Here is how Jobs-as-Code can fit into a streamlined development process:
Don’t think of jobs as business logic
Job scheduling is mere instrumentation. Scripting it requires a significant effort for the build, test and support processes – and errors and inconsistency can carry over into Operations. Instead, a job scheduler that can manage flow relationships, success/failure analysis, output capture, and other functions will ensure consistency across an application and from application to application, saving time and eliminating challenges for both Development and Operations.
Test early and often
Today, the syntax of source code is checked as it’s created. Apply a similar approach to job definitions. In traditional development environments, new, scripted, and therefore inconsistent scheduling may work fine during testing only to fail in production. By automating scheduling, similar notation and interfaces for all jobs can be used at the earliest stages, which in turn allows for early and accurate testing. This is even more effective when “infrastructure as code” is used to provision a test environment that is as close to the production environment as possible, making it possible to anticipate and eliminate resource contention and inconsistencies with other workloads.
Use a source code management system
A source code management (SCM) system (such as GIT, Subversion, CVS, TFS, etc.) creates a central repository for storing application components and managing versions. It enables fallback to previous versions, “diff-ing” versions to identify changes, and managing potential drift in deployed systems. It also provides a quick and reliable method for building or rebuilding the application in new environments.
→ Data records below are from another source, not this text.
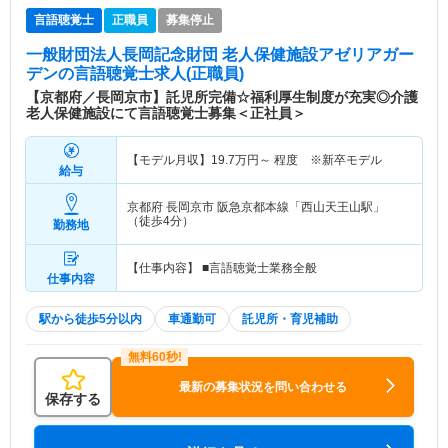
言語聴覚士
正職員
募集停止
一般財団法人長岡記念財団 老人保健施設アゼリアガー
デン
の言語聴覚士求人(正職員)
【京都府／長岡京市】託児所完備☆福利厚生制度が充実◎介護
老人保健施設にて言語聴覚士募集＜正社員＞
【モデル月収】
19.7
万円～
程度 ※新卒モデル
給与
京都府 長岡京市
阪急京都本線「西山天王山駅」
（徒歩4分）
勤務地
【仕事内容】 ■言語聴覚士業務全般
仕事内容
駅から徒歩5分以内
車通勤可
託児所・育児補助
最新の募集状況を問い合わせる
保存する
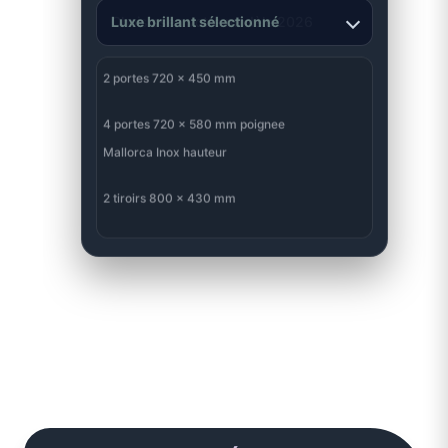
Luxe brillant sélectionné
DEVIS PRET
2 portes 720 x 450 mm
Prix
4 portes 720 x 580 mm poignee
Prix
Mallorca Inox hauteur
2 tiroirs 800 x 430 mm
Prix
Total estime
Prix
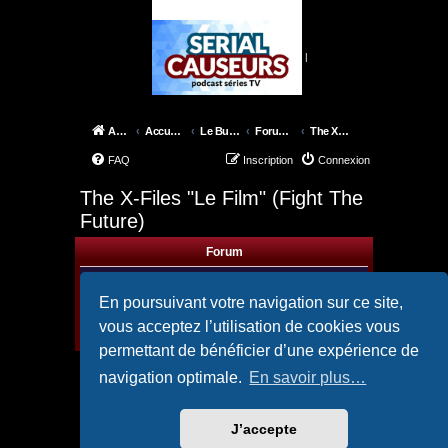
|
Accueil
Accueil du forum
Le Bureau des X-Files
Forum Films
The X-Files "Le Film" (Fight The Future)
FAQ
Inscription
Connexion
The X-Files "Le Film" (Fight The
Future)
Forum
Forum X-Files "le Film" (Fight The
Future)
En poursuivant votre navigation sur ce site,
Forum fight-the future
Modérateurs :
Spooky.
,
LeMartien
,
Guigui
vous acceptez l’utilisation de cookies vous
Sujets :
7
permettant de bénéficier d’une expérience de
navigation optimale.
En savoir plus…
Aller
J’accepte
Accueil
Accueil du forum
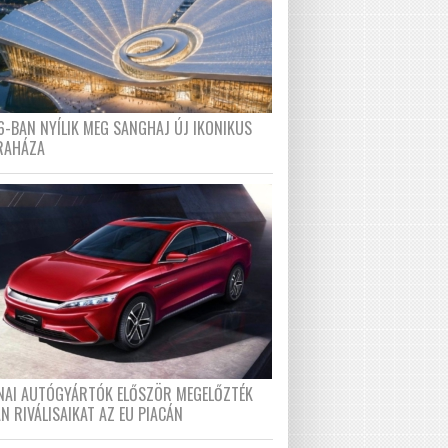
6-BAN NYÍLIK MEG SANGHAJ ÚJ IKONIKUS
RAHÁZA
ÍNAI AUTÓGYÁRTÓK ELŐSZÖR MEGELŐZTÉK
N RIVÁLISAIKAT AZ EU PIACÁN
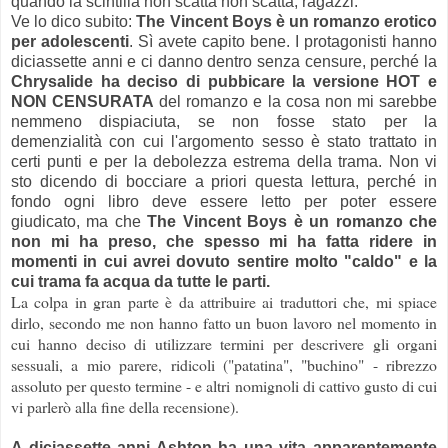
quando la scintilla non scatta non scatta, ragazzi.
Ve lo dico subito:
The Vincent Boys è un romanzo erotico
per adolescenti
. Sì avete capito bene. I protagonisti hanno
diciassette anni e ci danno dentro senza censure, perché la
Chrysalide ha deciso di pubbicare la versione HOT e
NON CENSURATA
del romanzo e la cosa non mi sarebbe
nemmeno dispiaciuta, se non fosse stato per la
demenzialità con cui l'argomento sesso è stato trattato in
certi punti e per la debolezza estrema della trama. Non vi
sto dicendo di bocciare a priori questa lettura, perché in
fondo ogni libro deve essere letto per poter essere
giudicato, ma che
The Vincent Boys è un romanzo che
non mi ha preso, che spesso mi ha fatta ridere in
momenti in cui avrei dovuto sentire molto "caldo" e la
cui trama fa acqua da tutte le parti.
La colpa in gran parte è da attribuire ai traduttori che, mi spiace
dirlo, secondo me non hanno fatto un buon lavoro nel momento in
cui hanno deciso di utilizzare termini per descrivere gli organi
sessuali, a mio parere, ridicoli ("patatina", "buchino" - ribrezzo
assoluto per questo termine - e altri nomignoli di cattivo gusto di cui
vi parlerò alla fine della recensione).
A diciassette anni Ashton ha una vita apparentemente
When any component in the SCM is revised, the build tool (such as Jenkins®) rebuilds and tests the application for errors or functionality regression. Typically, when a test fails, the entire development team must work to fix the problem, causing delays. The use of Jobs-as-Code will naturally reduce the number of errors.
Further, more complex applications require more complex development lifecycle, often involving developing, testing, integrating, staging, pre-production testing, user acceptance testing (UAT), and more. By combining Jobs-as-Code with an SMC and early testing, increased complexity does not have to lead to more downstream challenges. Instead, applications arrive in production as consistent and thoroughly tested as possible.
Consider the value equation
For an application to deliver the greatest return on investment, the development process must be as streamlined and efficient as possible, while the application should run in production with the fewest possible issues. Jobs-as-Code should now be seen as a key element in achieving both these goals.
Finally, keep in mind that even the most rigorous development practices will occasionally fail. Jobs-as-Code adds visibility to applications so that when necessary, the operations and support teams can more quickly identify, analyze, and resolve problems to make the application available again.